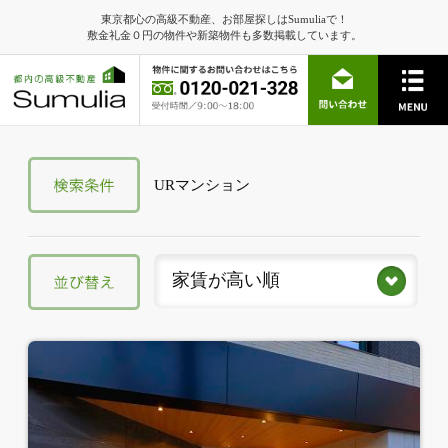
東京都心の高級不動産、お部屋探しはSumuliaで！
敷金礼金０円の物件や新築物件も多数掲載しています。
URマンション
家賃が高い順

Activity - Would you retype every line shown above exactly, leaving the pictures aside?

Answer section -
東京都心の高級不動産、お部屋探しはSumuliaで！
敷金礼金０円の物件や新築物件も多数掲載しています。
URマンション
家賃が高い順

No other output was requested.